Aunque siempre se plantean diferencias entre las elecciones presidenciales y las legislativas, por la dispersión en esta última, Pablo Romá, director de Circuitos, observó que de todos modos hay un "desgaste" del oficialismo producto de la crisis sanitaria que postergó la agenda económica, con la que el FdT hizo campaña. "El Gobierno sufrió un desgaste muy importante, que se ve reflejado en la encuesta. El Presidente tuvo que poner un impasse la resolución de los problemas económicos que venían del macrismo para atender la pandemia", analizó en declaraciones al portal LetraP.
De hecho la encuesta muestra que 24,6% de los encuestados consideró la política sanitaria como el principal eje del gobierno de Fernández en su 1er año de gestión. En cambio, las cuestiones económicas quedan relegadas en el interés del Gobierno, de acuerdo a la opinión de los consultados.
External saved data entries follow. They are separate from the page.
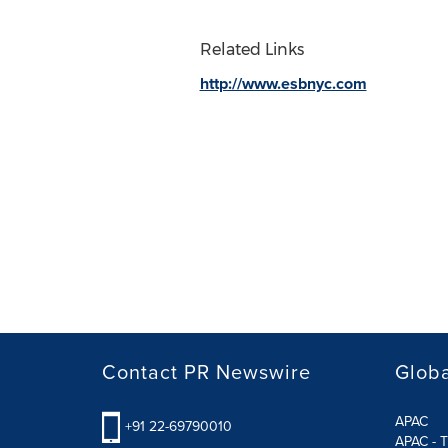
Related Links
http://www.esbnyc.com
Contact PR Newswire
Globa
APAC
+91 22-69790010
APAC - T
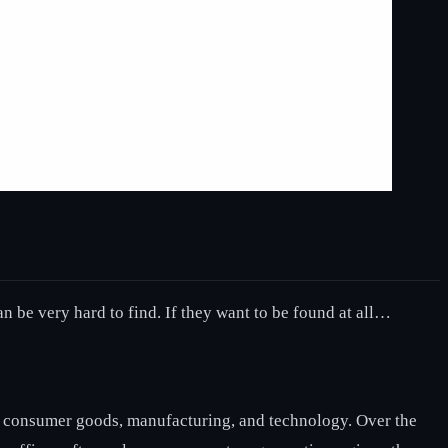
an be very hard to find. If they want to be found at all…
ike consumer goods, manufacturing, and technology. Over the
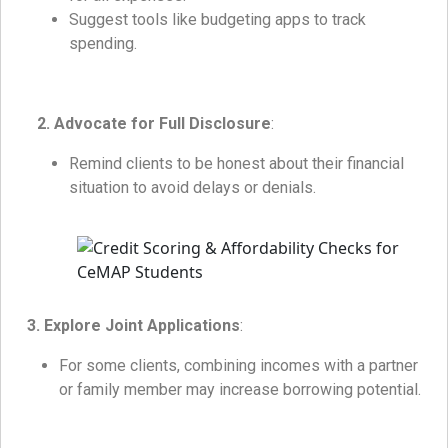
Suggest tools like budgeting apps to track
spending.
2. Advocate for Full Disclosure
:
Remind clients to be honest about their financial
situation to avoid delays or denials.
3. Explore Joint Applications
:
For some clients, combining incomes with a partner
or family member may increase borrowing potential.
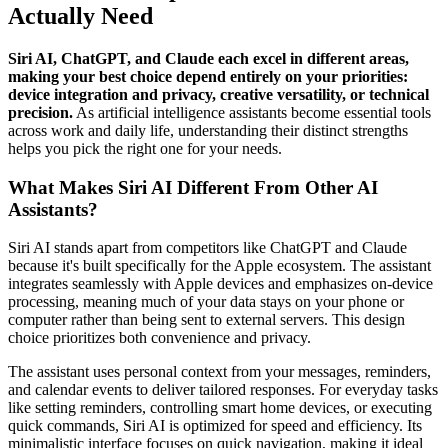
Actually Need
Siri AI, ChatGPT, and Claude each excel in different areas,
making your best choice depend entirely on your priorities:
device integration and privacy, creative versatility, or technical
precision.
As artificial intelligence assistants become essential tools
across work and daily life, understanding their distinct strengths
helps you pick the right one for your needs.
What Makes Siri AI Different From Other AI
Assistants?
Siri AI stands apart from competitors like ChatGPT and Claude
because it's built specifically for the Apple ecosystem. The assistant
integrates seamlessly with Apple devices and emphasizes on-device
processing, meaning much of your data stays on your phone or
computer rather than being sent to external servers. This design
choice prioritizes both convenience and privacy.
The assistant uses personal context from your messages, reminders,
and calendar events to deliver tailored responses. For everyday tasks
like setting reminders, controlling smart home devices, or executing
quick commands, Siri AI is optimized for speed and efficiency. Its
minimalistic interface focuses on quick navigation, making it ideal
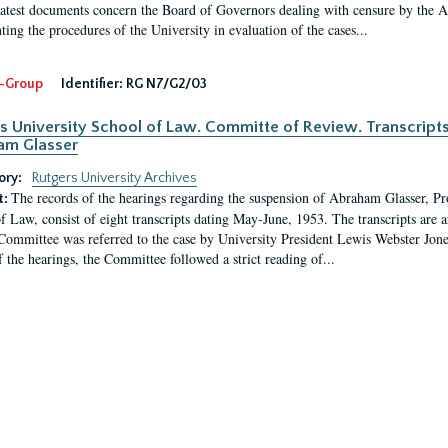
latest documents concern the Board of Governors dealing with censure by the
ing the procedures of the University in evaluation of the cases...
-Group
Identifier:
RG N7/G2/03
s University School of Law. Committe of Review. Transcript
am Glasser
ory:
Rutgers University Archives
The records of the hearings regarding the suspension of Abraham Glasser, P
t:
f Law, consist of eight transcripts dating May-June, 1953. The transcripts are 
Committee was referred to the case by University President Lewis Webster Jon
f the hearings, the Committee followed a strict reading of...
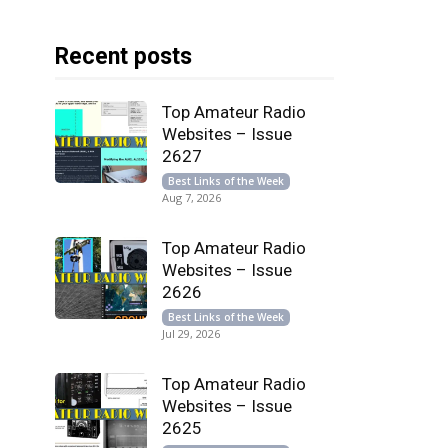
Recent posts
Top Amateur Radio
Websites – Issue
2627
Best Links of the Week
Aug 7, 2026
Top Amateur Radio
Websites – Issue
2626
Best Links of the Week
Jul 29, 2026
Top Amateur Radio
Websites – Issue
2625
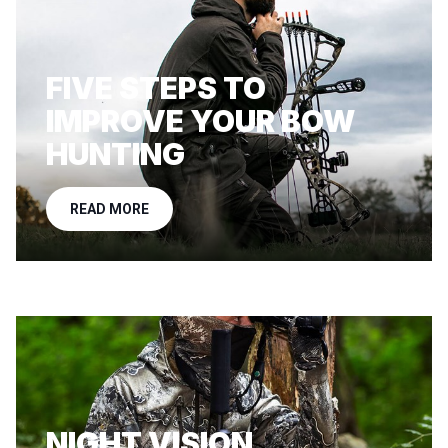
FIVE STEPS TO
IMPROVE YOUR BOW
HUNTING
READ MORE
NIGHT VISION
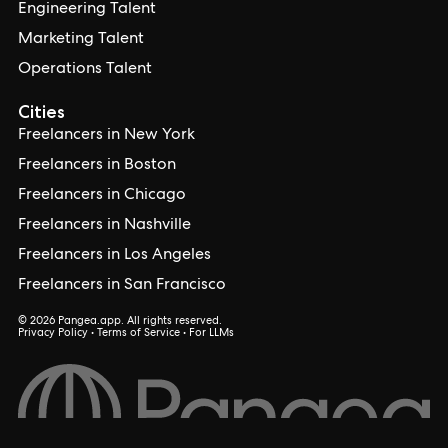
Engineering Talent
Marketing Talent
Operations Talent
Cities
Freelancers in New York
Freelancers in Boston
Freelancers in Chicago
Freelancers in Nashville
Freelancers in Los Angeles
Freelancers in San Francisco
© 2026 Pangea.app. All rights reserved.
Privacy Policy
•
Terms of Service
•
For LLMs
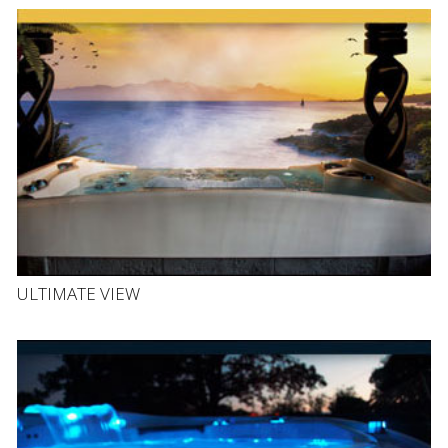
ULTIMATE VIEW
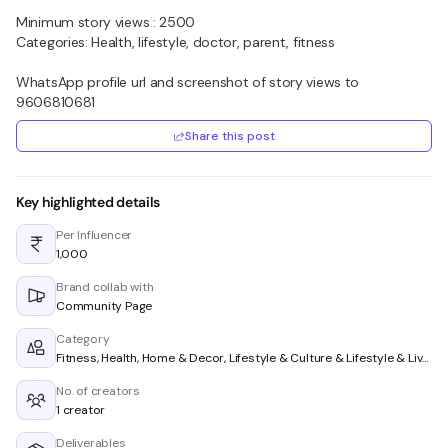
Minimum story views : 2500
Categories: Health, lifestyle, doctor, parent, fitness
WhatsApp profile url and screenshot of story views to
9606810681
Share this post
Key highlighted details
Per Influencer
₹1,000
Brand collab with
Community Page
Category
Fitness, Health, Home & Decor, Lifestyle & Culture & Lifestyle & Living
No. of creators
1 creator
Deliverables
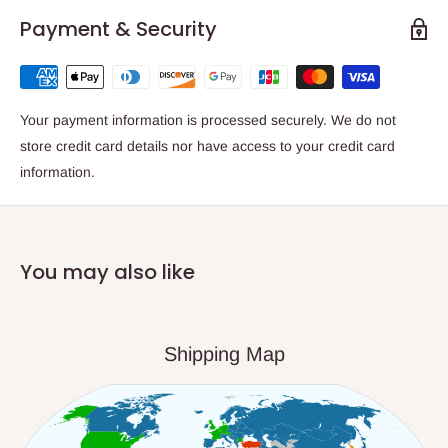
Payment & Security
Your payment information is processed securely. We do not
store credit card details nor have access to your credit card
information.
You may also like
Shipping Map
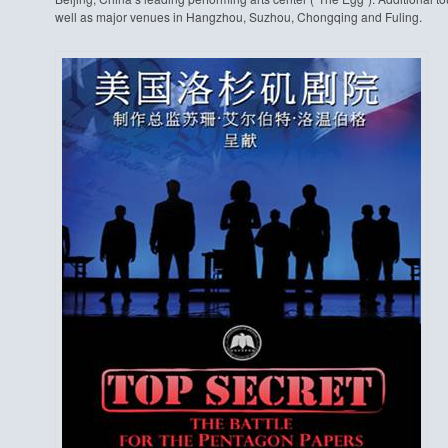
well as major venues in Hangzhou, Suzhou, Chongqing and Fuling.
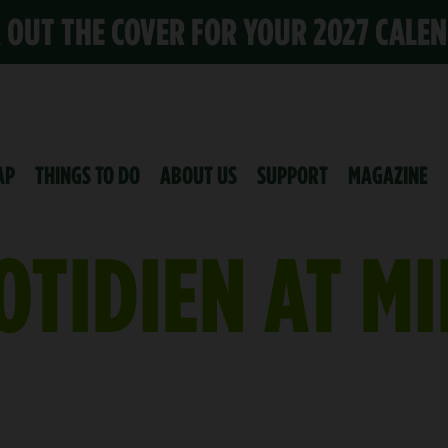
K OUT THE COVER FOR YOUR 2027 CALE
AP
THINGS TO DO
ABOUT US
SUPPORT
MAGAZINE
OTIDIEN AT M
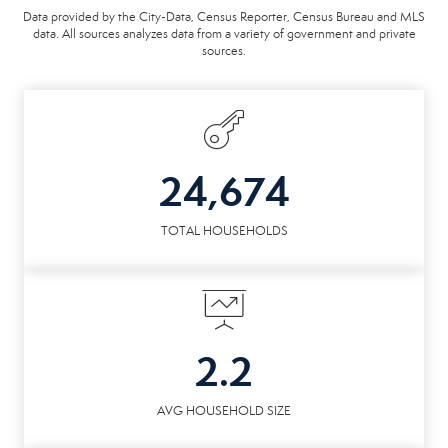
Data provided by the City-Data, Census Reporter, Census Bureau and MLS
data. All sources analyzes data from a variety of government and private
sources.
24,674
TOTAL HOUSEHOLDS
2.2
AVG HOUSEHOLD SIZE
Otros datos que apoyarían ese "desgaste" son:
>El 54% considera que la situación del país es "mala" o "muy mala";
>En cuanto a las expectativas, el 50,1% cree que va a "empeorar" y el 29,8% estima que va a "mantenerse igual". Por lo tanto, el 80% no ve que la situación económica de la Argentina pueda mejorar.
>La imagen negativa de la gestión del gobierno (40%) supera a la positiva (36%). Esto se acentúa cuando se pregunta por la gestión del gobernador Axel Kicillof: 47,7% la considera "mala o muy mala", mientras que el 33,3% la considera "buena o muy buena". Un diferencial negativo de 14,4 puntos porcentuales.
Más allá de la caída de intención de voto en relación a noviembre, esta se mantiene dentro del piso histórico del kirchnerismo en el principal distrito electoral . Y si bien este capital posiciona al oficialismo en pole position, también puede resultar insuficiente a la hora de certificar una victoria.
En este sentido, Romá remarca que el Gobierno "sostiene su base kirchnerista, pero le cuesta captar votos de otros lados", a la vez que "se le escapan los votos peronistas no kirchneristas" (¿incluirá esto al elector del Frente Renovador, hoy dentro del FdT?).
Ante esta imposibilidad, la mayor fortaleza del oficialismo es la dispersión opositora y que su principal antagonista -Juntos por el Cambio- no logre remontar en el distrito clave.
El conglomerado opositor obtiene en la encuesta de enero el 24,5% de la intención de voto, un resultado por debajo del 25% de diciembre y casi 3 puntos porcentuales inferior a la medición de noviembre.
"Hay una representación de la crisis del gobierno de (Mauricio) Macri que está muy presente en la ciudadanía. Eso tiene su peso", analiza Romá. No obstante, el consultor que el respaldo a la alianza opositora suele crecer en el último tramo de la campaña electoral.
Por su parte, el resto de las fuerzas son incapaces de romper la polarización FdT-JxC. De hecho, con mayor o menor fortaleza, la 3ra opción más votada por los consultados en las 3 últimas encuestas en la provincia es "Ninguna fuerza".